- _Task goal_: Which of the lines below contain the string "Gran"? Copy each one.

- _Given records_:
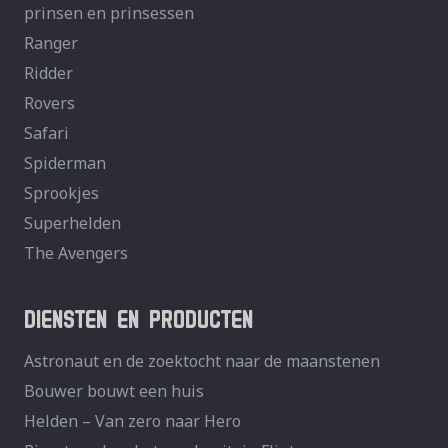
prinsen en prinsessen
Ranger
Ridder
Rovers
Safari
Spiderman
Sprookjes
Superhelden
The Avengers
DIENSTEN EN PRODUCTEN
Astronaut en de zoektocht naar de maanstenen
Bouwer bouwt een huis
Helden – Van zero naar Hero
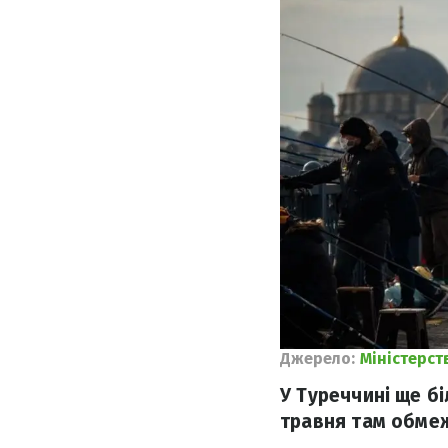
Джерело:
Міністерст
У Туреччині ще б
травня там обмеж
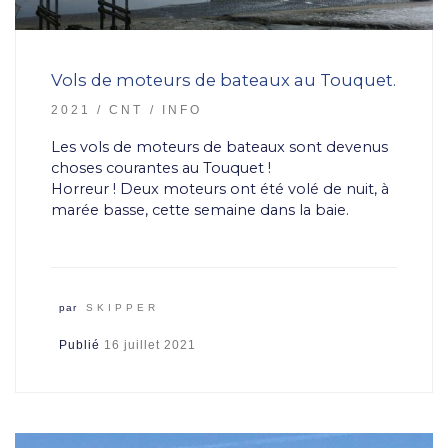
Vols de moteurs de bateaux au Touquet.
2021
CNT
INFO
Les vols de moteurs de bateaux sont devenus
choses courantes au Touquet !
Horreur ! Deux moteurs ont été volé de nuit, à
marée basse, cette semaine dans la baie.
par
SKIPPER
Publié
16 juillet 2021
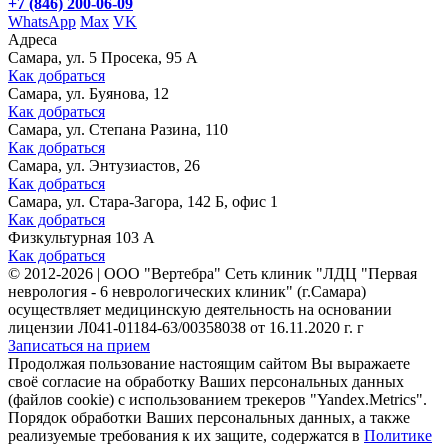
+7 (846) 200-06-09
WhatsApp
Max
VK
Адреса
Самара, ул. 5 Просека, 95 А
Как добраться
Самара, ул. Буянова, 12
Как добраться
Самара, ул. Степана Разина, 110
Как добраться
Самара, ул. Энтузиастов, 26
Как добраться
Самара, ул. Стара-Загора, 142 Б, офис 1
Как добраться
Физкультурная 103 А
Как добраться
©
2012-2026
|
ООО "Вертебра" Сеть клиник "ЛДЦ "Первая
неврология - 6 неврологических клиник" (г.Самара)
осуществляет медицинскую деятельность на основании
лицензии Л041-01184-63/00358038 от 16.11.2020 г. г
Записаться на прием
Продолжая пользование настоящим сайтом Вы выражаете
своё согласие на обработку Ваших персональных данных
(файлов cookie) с использованием трекеров "Yandex.Metrics".
Порядок обработки Ваших персональных данных, а также
реализуемые требования к их защите, содержатся в
Политике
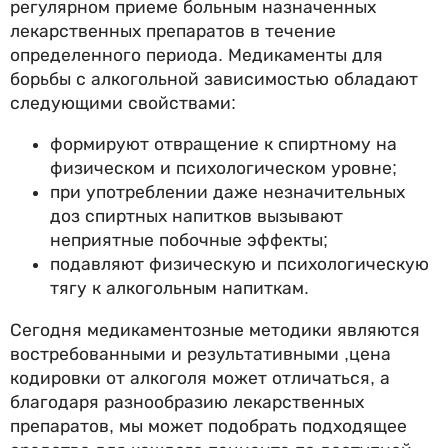
регулярном приеме больным назначенных
лекарственных препаратов в течение
определенного периода. Медикаменты для
борьбы с алкогольной зависимостью обладают
следующими свойствами:
формируют отвращение к спиртному на
физическом и психологическом уровне;
при употреблении даже незначительных
доз спиртных напитков вызывают
неприятные побочные эффекты;
подавляют физическую и психологическую
тягу к алкогольным напиткам.
Сегодня медикаментозные методики являются
востребованными и результативными ,цена
кодировки от алкоголя может отличаться, а
благодаря разнообразию лекарственных
препаратов, мы может подобрать подходящее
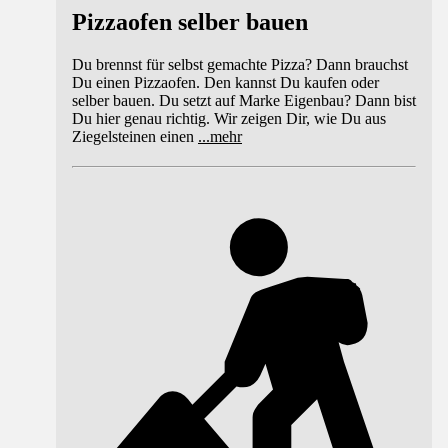
Pizzaofen selber bauen
Du brennst für selbst gemachte Pizza? Dann brauchst
Du einen Pizzaofen. Den kannst Du kaufen oder
selber bauen. Du setzt auf Marke Eigenbau? Dann bist
Du hier genau richtig. Wir zeigen Dir, wie Du aus
Ziegelsteinen einen
...
mehr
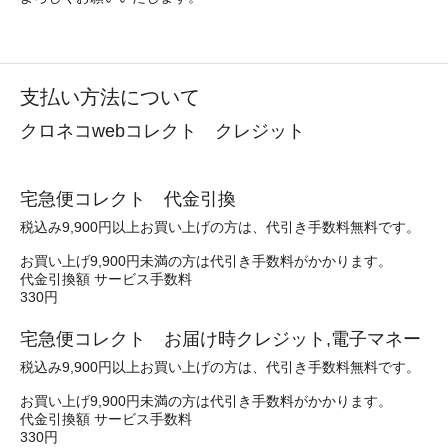
支払い方法について
クロネコwebコレクト クレジット
宅急便コレクト 代金引換
税込み9,900円以上お買い上げの方は、代引き手数料無料です。
お買い上げ9,900円未満の方は代引き手数料がかかります。
代金引換額 サービス手数料
330円
宅急便コレクト お届け時クレジット,電子マネー
税込み9,900円以上お買い上げの方は、代引き手数料無料です。
お買い上げ9,900円未満の方は代引き手数料がかかります。
代金引換額 サービス手数料
330円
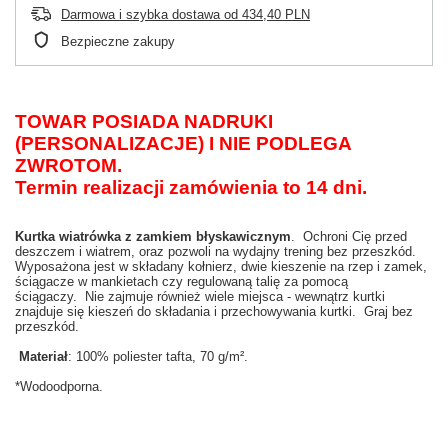
Darmowa i szybka dostawa
od
434,40 PLN
Bezpieczne zakupy
TOWAR POSIADA NADRUKI
(PERSONALIZACJE) I NIE PODLEGA
ZWROTOM.
Termin realizacji zamówienia to 14 dni.
Kurtka wiatrówka z zamkiem błyskawicznym
.
Ochroni Cię przed
deszczem i wiatrem, oraz pozwoli na wydajny trening bez przeszkód.
Wyposażona jest w składany kołnierz, dwie kieszenie na rzep i zamek,
ściągacze w man
k
ietach czy regulowaną talię za pomocą
ściągaczy.
Nie zajmuje również wiele miejsca - wewnątrz kurtki
znajduje się kieszeń do składania i przechowywania kurtki.
Graj bez
przeszkód.
Materiał
: 100% poliester tafta, 70 g/m².
*Wodoodporna.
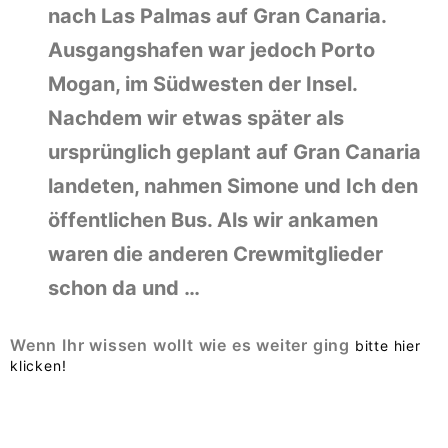
nach Las Palmas auf Gran Canaria.
Ausgangshafen war jedoch Porto
Mogan, im Südwesten der Insel.
Nachdem wir etwas später als
ursprünglich geplant auf Gran Canaria
landeten, nahmen Simone und Ich den
öffentlichen Bus. Als wir ankamen
waren die anderen Crewmitglieder
schon da und …
Wenn Ihr wissen wollt wie es weiter ging
bitte hier
klicken!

- _Result of this task_:
nach Las Palmas auf Gran Canaria.
ursprünglich geplant auf Gran Canaria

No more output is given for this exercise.